My sons' open houses were last night.
As it is inevitable that someone there, usually their teachers, will ask, "What do you do?" I inquired of my son on the way, "So when people ask, do I tell them I'm a novelist? Or do I have to stick with the usual, `I'm finishing up my degree?'"
My nine year-old paused to puzzle over this.
After all I haven't even made twenty bucks selling novels.
Even though in the 12 days that it's been up 187 people have downloaded the book that took me four months to write. Only three have been willing to pay $2.99 for it at amazon. I bumped the price up to .99 at Smashwords and no one wanted to pay for it despite two very good reviews. I'm beginning to get this feeling that unless you've been blessed enough to rise about the slush pile people don't consider your work worth their money.
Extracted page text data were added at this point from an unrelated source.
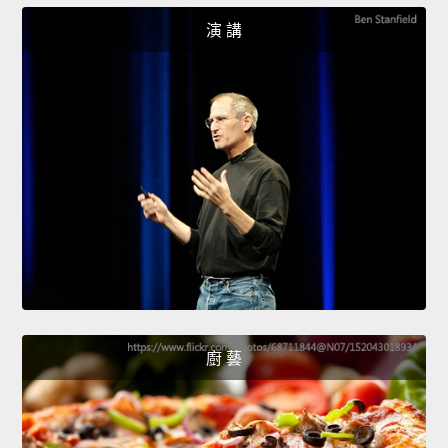
演 講
廚 藝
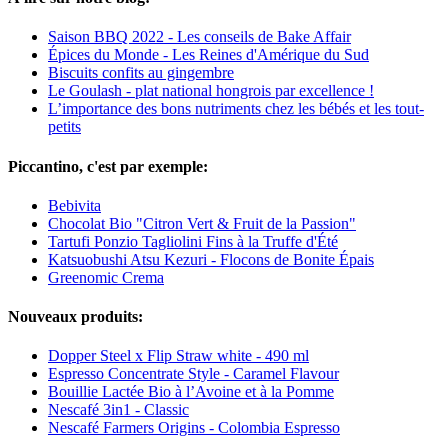
Saison BBQ 2022 - Les conseils de Bake Affair
Épices du Monde - Les Reines d'Amérique du Sud
Biscuits confits au gingembre
Le Goulash - plat national hongrois par excellence !
L’importance des bons nutriments chez les bébés et les tout-
petits
Piccantino, c'est par exemple:
Bebivita
Chocolat Bio "Citron Vert & Fruit de la Passion"
Tartufi Ponzio Tagliolini Fins à la Truffe d'Été
Katsuobushi Atsu Kezuri - Flocons de Bonite Épais
Greenomic Crema
Nouveaux produits:
Dopper Steel x Flip Straw white - 490 ml
Espresso Concentrate Style - Caramel Flavour
Bouillie Lactée Bio à l’Avoine et à la Pomme
Nescafé 3in1 - Classic
Nescafé Farmers Origins - Colombia Espresso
That hardly seems fair. I've only sent my book to one agency. And they get thousands of submissions a month and I'm also relying on my marketing skills to pitch my book. I am not a pitchman. I'm also holding out. There's an agency I REALLY want to represent me so I'm willing to take my time. MEANWHILE, I need to make money. I would love to offer it free forever ( it is free here http://www.smashwords.com/books/view/20957 )to teens but there is a practical side to this. And it's a struggle for me. I long for the day when YA girls are reading my stories and falling in love with William and Viktor and are just excited about talking about them as I am. That's my main motivation. But I also long for the days of having my own home (we live with my parents) and being able to fix my stupid broken tooth that hurts so much.
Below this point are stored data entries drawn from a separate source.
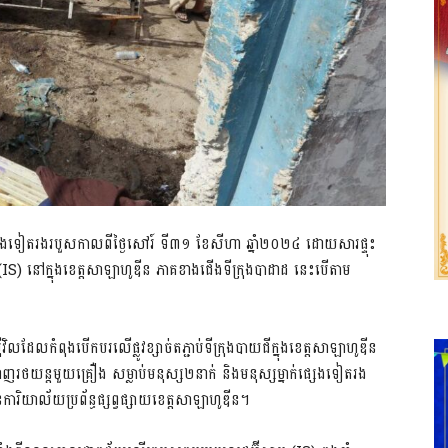
​ផ្សេង​ទៀត​រង​របួស​កាល​ពី​ថ្ងៃ​សៅរ៍ ទី៣១ ខែ​​សីហា ឆ្នាំ​២០២៤ ដោយសារផ្ទុះ​
្លាម​ (IS) នៅ​ក្នុង​ខេត្ត​សាឡាហូឌីន ភាគខាងជើង​ទីក្រុងបាដាដ នេះ​បើតាម​
ែល​កំពុង​បើកបរ​លើ​ផ្លូវ​​ខ្សាច់ត​ភ្ជាប់​​ទីក្រុង​បាយជី​ក្នុង​ខេត្ត​​សាឡាហូឌីន
្លាញ​រថយន្ត​មួយ​គ្រឿង ​សម្លាប់​មនុស្ស​២នាក់​ និងមនុស្ស​ម្នាក់​ផ្សេងទៀត​រង​
រិយាល័យ​ប្រព័ន្ធ​ផ្សព្វ​ផ្សាយ​ខេត្ត​សាឡា​ហូឌីន​។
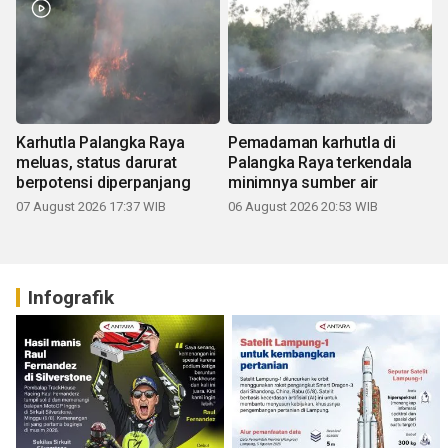
Karhutla Palangka Raya
Pemadaman karhutla di
meluas, status darurat
Palangka Raya terkendala
berpotensi diperpanjang
minimnya sumber air
07 August 2026 17:37 WIB
06 August 2026 20:53 WIB
Infografik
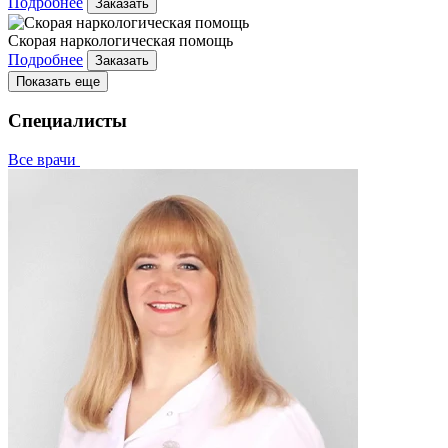
Подробнее
Заказать
Скорая наркологическая помощь
Подробнее
Заказать
Показать еще
Специалисты
Все врачи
I've worked harder at being a writer than I have ever worked at anything (well, besides being a wife and mom....and I've worked pretty hard and filming and editing.) Sometimes (when the boys and the man are gone) I'll work from 7 a.m. to 11 p.m. And my poor body is not any better for it. But this is what I love so it's okay. Just because I don't have an agent and I don't have a big publishing house behind me doesn't mean I'm not a real writer. It doesn't mean that I don't have mad storytelling skillz. It just means that the one literary agency I took a chance on hasn't called back yet, maybe my pitch wasn't good enough. Isn't that ridiculous? To base my storytelling skillz on whether or not some overworked literary agent could assess my overall work through a one page letter? One letter among hundreds and thousands? I'm not good at concise self-promotions. I'm a long-winded kind of gal. Just do me a favor, give the indie writers a chance. We're real writers too.